Pembina Perkumpulan untuk Pemilu dan Demokrasi (Perludem), Titi Anggraini usai Media Talk di kantor KemenPPPA, Jakarta Pusat, Senin (22/1/2024). (IDN Times/Lia Hutasoit)
Anggota Dewan Pembina Perkumpulan untuk Pemilu dan Demokrasi (Perludem), Titi Anggraini dalam paparannya di Media Talk KemenPPPA pada Senin (22/1/2024) menjelaskan berbagai hambatan, bukan hanya keterwakilannya tapi nanti di tahap pemilihan.
Itu mulai dari faktor sosial dan kultural masyarakat yang masih mendiskriminasi perempuan. Perempuan mengalami stigma, stereotipe, marginalisasi, beban ganda, dan kekerasan terhadap perempuan masih terjadi.
Masih ada anggapan kepemimpinan lebih pantas diberikan kepada caleg laki-laki. Belum lagi politik biaya tinggi jadi konsekuensi sistem pemilu Indonesia yang rumit, kompleks, dan mahal.
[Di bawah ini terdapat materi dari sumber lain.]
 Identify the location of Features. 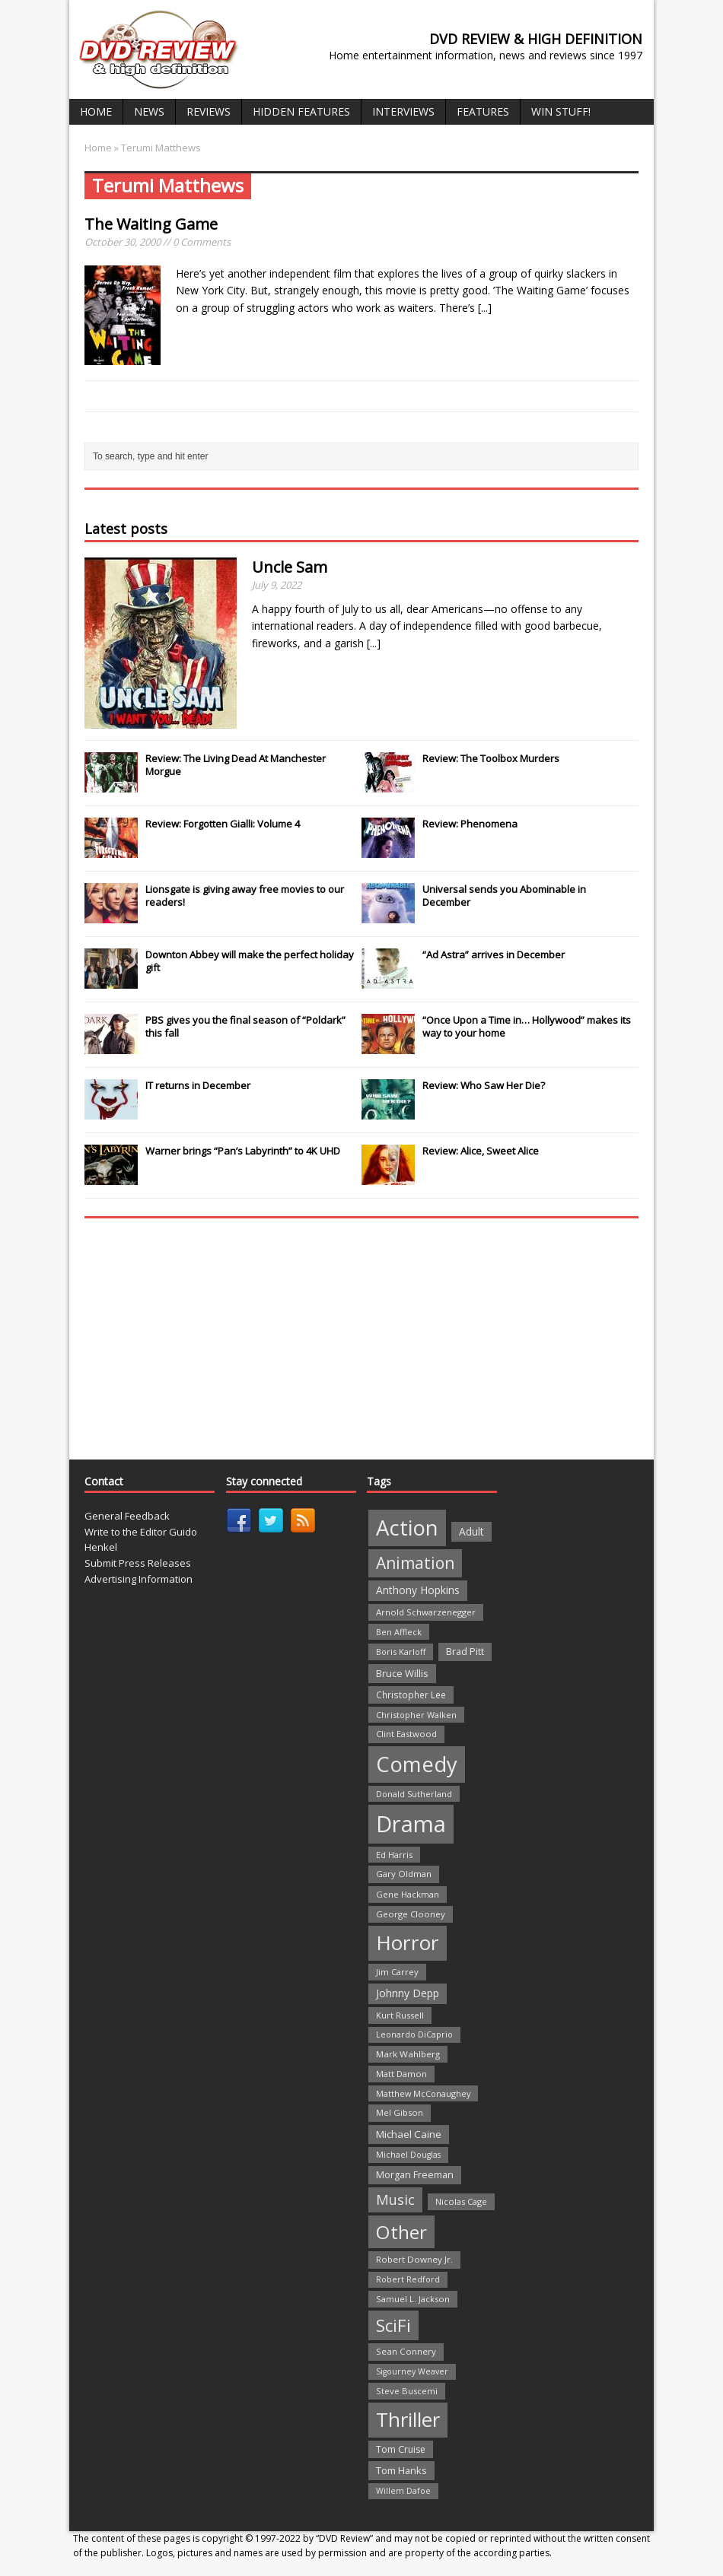 (483, 111).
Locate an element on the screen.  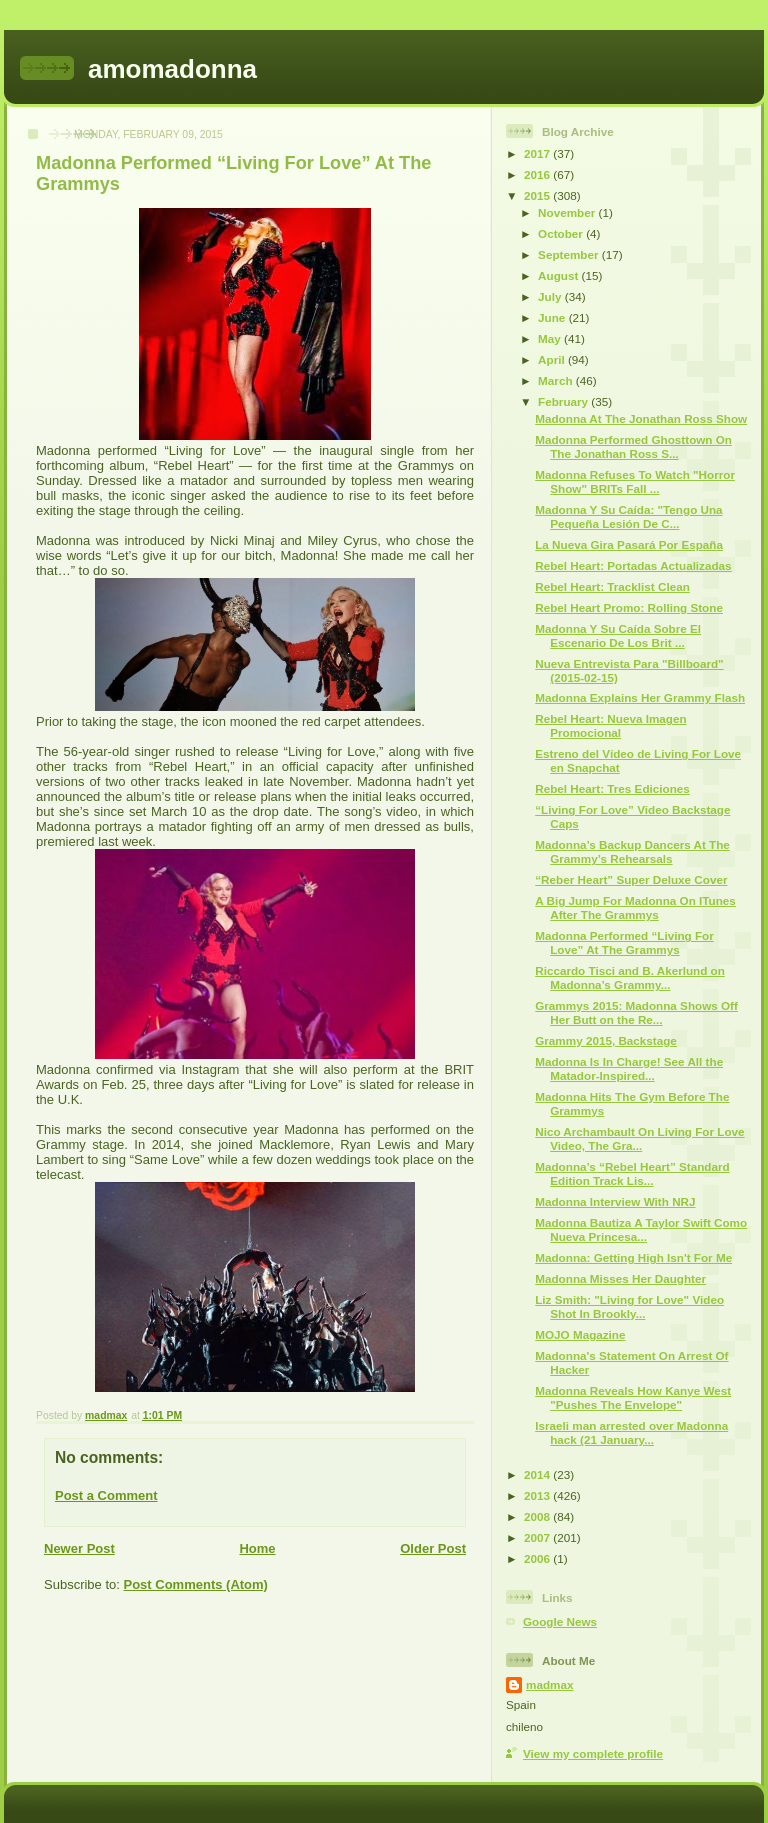 Madonna Refuses To Watch "Horror Show" BRITs Fall ... is located at coordinates (635, 481).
Hal ini menghambat kiprah politik perempuan.
Dia juga mengatakan, perempuan menghadapi politik transaksional di pemilu, yakni jual beli nomor urut, jual beli suara, dan masih adanya praktik suap dalam penghitungan suara menjadikan perempuan politik makin tersisih.
"Sistem politik dan sistem pemilu belum menghadirkan ekosistem kompetisi yang bersih dan sehat," kata dia.